研究実績の概要 |
本研究では、第二言語音声習得を目的とした視聴覚トレーニングを日本語母語話者に対して行い、その効果を児童と成人の間で比較した。英語話者の成人は、音声を知覚する際、視覚で得た情報を聴覚の情報と統合するのに対し、日本語話者の成人は聴覚情報に頼り、視覚情報を聴覚情報と統合する傾向にない。こうした言語間での差は、6歳児の日本語話者と英語話者の間には表れず、母語の知覚を発達させるにつれて表れるものであった [1]。そこで本研究では、言語の発達段階にある日本語話者児童に対して、英語の音声を知覚するための視聴覚トレーニングを行い、視覚で得た情報を聴覚と統合して知覚できるようになるか、検証した。 平成27年度は、実験参加者(日本語話者の児童及び成人)に対し、10日間の英語音声視聴覚トレーニングを行い、日本語話者が英語音声/r/-/l/を識別できるようになるか、視覚、聴覚、視聴覚の3つの観点より測定した。その結果、トレーニングによってその識別能力は、児童及び成人共に有意に向上した。視聴覚による識別能力の向上は、聴覚のみによる識別能力の向上よりも有意に大きかったが、視覚のみによるものと比べて有意差は得られなかった。これは、視聴覚および視覚のみによる識別能力の向上が非常に高く、天井効果が起きたためであると推察される。さらに、児童と成人の間で向上率の差は得られなかった。 上記結果はすでに国際学会へ提出済みであり、現在査読を受けている。国際学会での発表だけでなく、国際ジャーナルへの投稿も今後行う予定である。

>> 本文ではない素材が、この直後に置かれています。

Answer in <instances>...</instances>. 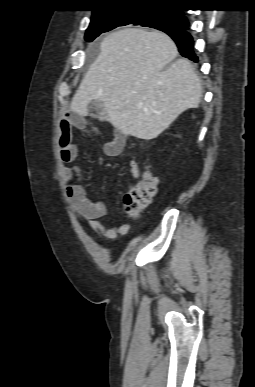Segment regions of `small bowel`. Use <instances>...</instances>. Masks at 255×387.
I'll use <instances>...</instances> for the list:
<instances>
[{"label":"small bowel","mask_w":255,"mask_h":387,"mask_svg":"<svg viewBox=\"0 0 255 387\" xmlns=\"http://www.w3.org/2000/svg\"><path fill=\"white\" fill-rule=\"evenodd\" d=\"M88 126L86 117L80 114L65 115L59 124V150L61 160L65 163L72 162L78 154V146L74 141L73 129H85ZM126 144V137L119 131H114V136L103 146L107 156H119ZM130 174L133 178L140 176L136 160L129 161ZM66 196L72 211L86 222L89 227L99 235L114 238L129 231L130 226L124 223L120 226H105L100 219L106 215V205L100 199H93L88 195L85 186V177L80 167H66Z\"/></svg>","instance_id":"small-bowel-1"}]
</instances>
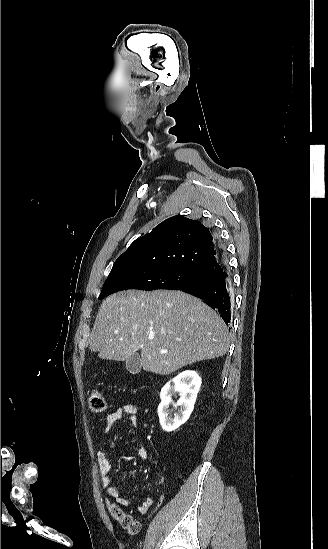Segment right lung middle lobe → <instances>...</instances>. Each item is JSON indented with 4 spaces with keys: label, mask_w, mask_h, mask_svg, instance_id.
Segmentation results:
<instances>
[{
    "label": "right lung middle lobe",
    "mask_w": 328,
    "mask_h": 549,
    "mask_svg": "<svg viewBox=\"0 0 328 549\" xmlns=\"http://www.w3.org/2000/svg\"><path fill=\"white\" fill-rule=\"evenodd\" d=\"M205 278L195 271L178 267L130 265L109 274L98 299H103L109 294L127 289L146 291L157 289L178 290Z\"/></svg>",
    "instance_id": "1"
}]
</instances>
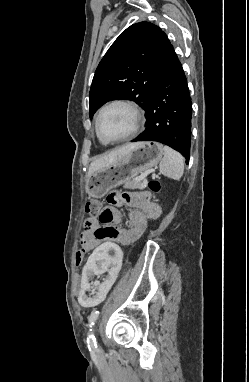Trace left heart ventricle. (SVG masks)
Instances as JSON below:
<instances>
[{"instance_id":"left-heart-ventricle-1","label":"left heart ventricle","mask_w":249,"mask_h":382,"mask_svg":"<svg viewBox=\"0 0 249 382\" xmlns=\"http://www.w3.org/2000/svg\"><path fill=\"white\" fill-rule=\"evenodd\" d=\"M133 119L130 111L122 106L107 109L101 116L99 127L106 139H114L128 134L132 129Z\"/></svg>"}]
</instances>
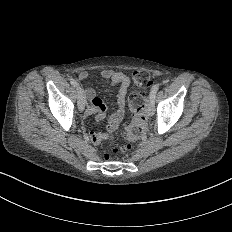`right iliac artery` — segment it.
I'll use <instances>...</instances> for the list:
<instances>
[{
    "label": "right iliac artery",
    "mask_w": 232,
    "mask_h": 232,
    "mask_svg": "<svg viewBox=\"0 0 232 232\" xmlns=\"http://www.w3.org/2000/svg\"><path fill=\"white\" fill-rule=\"evenodd\" d=\"M70 83H71L74 87L79 88V84L77 83L76 80L71 79V80H70Z\"/></svg>",
    "instance_id": "obj_1"
}]
</instances>
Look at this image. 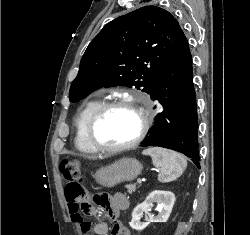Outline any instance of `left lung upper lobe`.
<instances>
[{
    "mask_svg": "<svg viewBox=\"0 0 250 235\" xmlns=\"http://www.w3.org/2000/svg\"><path fill=\"white\" fill-rule=\"evenodd\" d=\"M181 32L173 15L157 6H145L109 22L81 59L70 101L104 86H135L149 93Z\"/></svg>",
    "mask_w": 250,
    "mask_h": 235,
    "instance_id": "5c2ea615",
    "label": "left lung upper lobe"
}]
</instances>
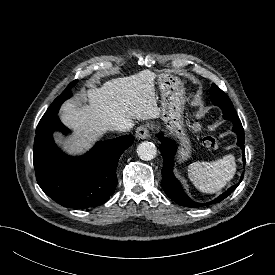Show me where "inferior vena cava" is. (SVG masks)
I'll return each instance as SVG.
<instances>
[{
    "instance_id": "obj_1",
    "label": "inferior vena cava",
    "mask_w": 275,
    "mask_h": 275,
    "mask_svg": "<svg viewBox=\"0 0 275 275\" xmlns=\"http://www.w3.org/2000/svg\"><path fill=\"white\" fill-rule=\"evenodd\" d=\"M133 126L134 124L132 122L124 121L116 124L113 129L120 132H126V131H129Z\"/></svg>"
}]
</instances>
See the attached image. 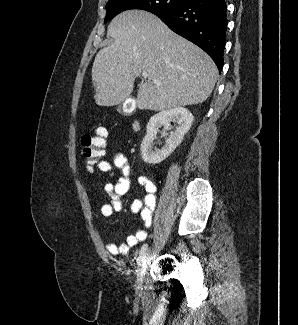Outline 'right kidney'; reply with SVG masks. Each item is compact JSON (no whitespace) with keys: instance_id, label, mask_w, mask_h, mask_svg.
I'll list each match as a JSON object with an SVG mask.
<instances>
[{"instance_id":"obj_1","label":"right kidney","mask_w":298,"mask_h":325,"mask_svg":"<svg viewBox=\"0 0 298 325\" xmlns=\"http://www.w3.org/2000/svg\"><path fill=\"white\" fill-rule=\"evenodd\" d=\"M194 116L188 108H169V110H161L157 114H153L149 118V122L146 126V134L141 142V154L144 163H150V165H157V163H162L166 156H169L173 152L174 148L180 144L183 140L185 132H188ZM171 122H177L176 130L166 138L165 146L163 148H156L153 150V140L159 132V128L164 126L162 130V136H166V128H170Z\"/></svg>"}]
</instances>
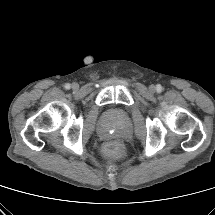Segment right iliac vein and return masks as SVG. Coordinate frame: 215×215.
I'll list each match as a JSON object with an SVG mask.
<instances>
[{
	"instance_id": "right-iliac-vein-1",
	"label": "right iliac vein",
	"mask_w": 215,
	"mask_h": 215,
	"mask_svg": "<svg viewBox=\"0 0 215 215\" xmlns=\"http://www.w3.org/2000/svg\"><path fill=\"white\" fill-rule=\"evenodd\" d=\"M71 87L73 90H78L79 85L77 83H73Z\"/></svg>"
}]
</instances>
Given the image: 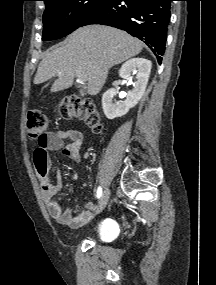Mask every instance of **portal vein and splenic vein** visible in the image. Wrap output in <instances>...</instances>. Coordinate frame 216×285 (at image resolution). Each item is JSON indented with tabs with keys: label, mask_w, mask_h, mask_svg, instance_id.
I'll list each match as a JSON object with an SVG mask.
<instances>
[{
	"label": "portal vein and splenic vein",
	"mask_w": 216,
	"mask_h": 285,
	"mask_svg": "<svg viewBox=\"0 0 216 285\" xmlns=\"http://www.w3.org/2000/svg\"><path fill=\"white\" fill-rule=\"evenodd\" d=\"M76 76H77V78H78L81 82H85V81L87 80L85 74H82V73L77 72V73H76Z\"/></svg>",
	"instance_id": "18ae733b"
}]
</instances>
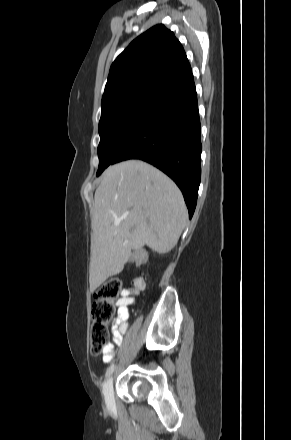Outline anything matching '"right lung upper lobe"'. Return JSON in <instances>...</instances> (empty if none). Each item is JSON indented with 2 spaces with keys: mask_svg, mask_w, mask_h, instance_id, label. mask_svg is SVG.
Instances as JSON below:
<instances>
[{
  "mask_svg": "<svg viewBox=\"0 0 291 440\" xmlns=\"http://www.w3.org/2000/svg\"><path fill=\"white\" fill-rule=\"evenodd\" d=\"M190 74L186 53L174 33L155 25L133 40L111 65L102 106L138 96L156 97Z\"/></svg>",
  "mask_w": 291,
  "mask_h": 440,
  "instance_id": "right-lung-upper-lobe-1",
  "label": "right lung upper lobe"
}]
</instances>
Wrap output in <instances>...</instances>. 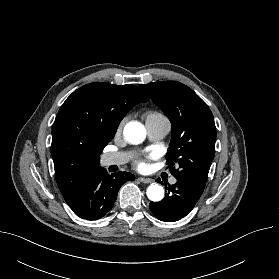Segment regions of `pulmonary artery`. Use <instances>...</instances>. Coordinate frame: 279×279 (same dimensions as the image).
Returning <instances> with one entry per match:
<instances>
[{
    "mask_svg": "<svg viewBox=\"0 0 279 279\" xmlns=\"http://www.w3.org/2000/svg\"><path fill=\"white\" fill-rule=\"evenodd\" d=\"M170 127L171 125L167 118L146 122L148 137L153 141L163 139L170 131ZM129 158L130 154L127 152H116L105 154L101 161L103 166L121 165L127 162ZM176 181L174 177L170 179L171 184H175Z\"/></svg>",
    "mask_w": 279,
    "mask_h": 279,
    "instance_id": "1",
    "label": "pulmonary artery"
}]
</instances>
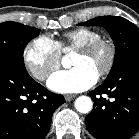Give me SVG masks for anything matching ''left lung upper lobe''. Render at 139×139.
<instances>
[{"label": "left lung upper lobe", "mask_w": 139, "mask_h": 139, "mask_svg": "<svg viewBox=\"0 0 139 139\" xmlns=\"http://www.w3.org/2000/svg\"><path fill=\"white\" fill-rule=\"evenodd\" d=\"M81 26H100L111 35L116 47L110 78L133 58L139 57V28L122 17L102 16L80 23Z\"/></svg>", "instance_id": "obj_1"}]
</instances>
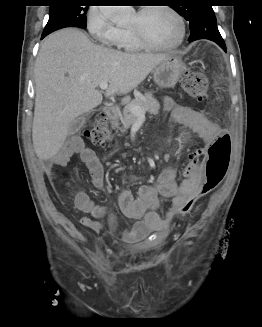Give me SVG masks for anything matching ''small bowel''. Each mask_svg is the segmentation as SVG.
<instances>
[{"label": "small bowel", "instance_id": "small-bowel-1", "mask_svg": "<svg viewBox=\"0 0 262 327\" xmlns=\"http://www.w3.org/2000/svg\"><path fill=\"white\" fill-rule=\"evenodd\" d=\"M163 108L171 111L176 122L197 133L207 148L216 143L221 128L210 121L201 111L178 104L172 98L163 100ZM79 154L82 162L87 166L94 187L101 189L104 184V168L94 150L87 147L78 136L71 137L59 153L45 166V174L49 181L56 179L54 166H64L72 155ZM206 159L205 153H185V170H182V181L178 182L176 171L168 168L159 176L156 185L143 186L135 196L129 190H122L117 197L120 211L129 219L136 222L132 227L122 228L115 214L106 213L105 209L97 206L85 192L75 196V207L85 213L81 223L94 230L101 229V223L92 217L101 218L113 234H118L123 240L135 242L143 239L150 232L164 231L170 220L177 214H182L181 206H185L190 194L197 191L200 182L204 181V167L201 160ZM189 160V162L187 161ZM171 200L170 208L165 218L158 213L159 198Z\"/></svg>", "mask_w": 262, "mask_h": 327}]
</instances>
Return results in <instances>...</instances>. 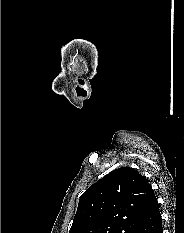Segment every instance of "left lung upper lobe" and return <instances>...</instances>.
I'll return each mask as SVG.
<instances>
[{
  "label": "left lung upper lobe",
  "mask_w": 184,
  "mask_h": 233,
  "mask_svg": "<svg viewBox=\"0 0 184 233\" xmlns=\"http://www.w3.org/2000/svg\"><path fill=\"white\" fill-rule=\"evenodd\" d=\"M153 196L135 169H115L81 195L69 233H135Z\"/></svg>",
  "instance_id": "5c2ea615"
}]
</instances>
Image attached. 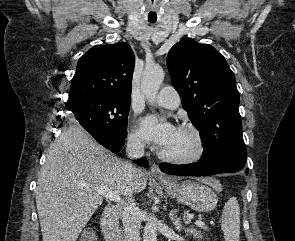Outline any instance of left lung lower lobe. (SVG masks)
<instances>
[{"label": "left lung lower lobe", "instance_id": "left-lung-lower-lobe-1", "mask_svg": "<svg viewBox=\"0 0 295 241\" xmlns=\"http://www.w3.org/2000/svg\"><path fill=\"white\" fill-rule=\"evenodd\" d=\"M159 167L162 172L167 174L182 176H208L220 173H235L239 171H244L248 174L246 162L222 157L201 159L196 163L184 165L161 163Z\"/></svg>", "mask_w": 295, "mask_h": 241}]
</instances>
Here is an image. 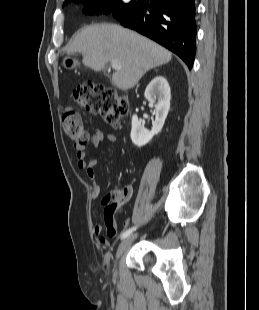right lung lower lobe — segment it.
Segmentation results:
<instances>
[{
    "instance_id": "obj_1",
    "label": "right lung lower lobe",
    "mask_w": 259,
    "mask_h": 310,
    "mask_svg": "<svg viewBox=\"0 0 259 310\" xmlns=\"http://www.w3.org/2000/svg\"><path fill=\"white\" fill-rule=\"evenodd\" d=\"M147 10L149 13L147 14ZM128 28L177 54L192 68L196 50L195 0L139 1L120 19Z\"/></svg>"
}]
</instances>
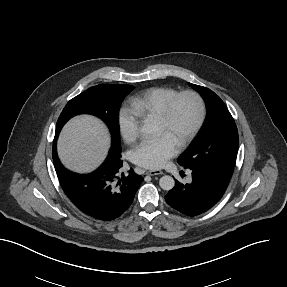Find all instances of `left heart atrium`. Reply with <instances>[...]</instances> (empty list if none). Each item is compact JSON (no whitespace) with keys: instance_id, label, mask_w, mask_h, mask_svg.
I'll list each match as a JSON object with an SVG mask.
<instances>
[{"instance_id":"39dd6f15","label":"left heart atrium","mask_w":287,"mask_h":287,"mask_svg":"<svg viewBox=\"0 0 287 287\" xmlns=\"http://www.w3.org/2000/svg\"><path fill=\"white\" fill-rule=\"evenodd\" d=\"M177 145L161 136L143 141L133 152V161L144 168L159 169L177 153Z\"/></svg>"}]
</instances>
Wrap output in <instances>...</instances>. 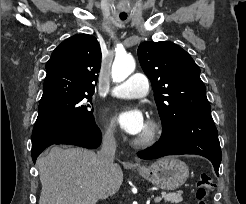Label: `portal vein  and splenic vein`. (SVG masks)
<instances>
[{
    "mask_svg": "<svg viewBox=\"0 0 246 204\" xmlns=\"http://www.w3.org/2000/svg\"><path fill=\"white\" fill-rule=\"evenodd\" d=\"M161 200H162V197H156V198L154 199L155 202H160Z\"/></svg>",
    "mask_w": 246,
    "mask_h": 204,
    "instance_id": "obj_1",
    "label": "portal vein and splenic vein"
}]
</instances>
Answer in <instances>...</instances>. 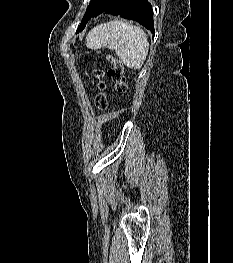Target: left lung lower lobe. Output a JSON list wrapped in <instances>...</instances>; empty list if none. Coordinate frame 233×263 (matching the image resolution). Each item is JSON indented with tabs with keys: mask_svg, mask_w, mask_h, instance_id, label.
<instances>
[{
	"mask_svg": "<svg viewBox=\"0 0 233 263\" xmlns=\"http://www.w3.org/2000/svg\"><path fill=\"white\" fill-rule=\"evenodd\" d=\"M103 12L136 20L155 33L152 6L147 0H116Z\"/></svg>",
	"mask_w": 233,
	"mask_h": 263,
	"instance_id": "left-lung-lower-lobe-1",
	"label": "left lung lower lobe"
}]
</instances>
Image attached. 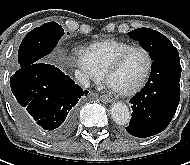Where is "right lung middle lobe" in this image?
<instances>
[{"label": "right lung middle lobe", "instance_id": "obj_1", "mask_svg": "<svg viewBox=\"0 0 190 165\" xmlns=\"http://www.w3.org/2000/svg\"><path fill=\"white\" fill-rule=\"evenodd\" d=\"M64 34L63 28L56 22H48L30 31L22 40L18 51L19 68L41 62Z\"/></svg>", "mask_w": 190, "mask_h": 165}]
</instances>
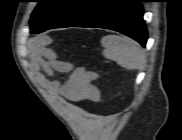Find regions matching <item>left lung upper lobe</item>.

参考文献 [1] Sekiyama, K., Burnham, D., Tam, H., & Erdener, D. (2003). Auditory-visual speech perception development in Japanese and English speakers. AVSP 2003, 43-47.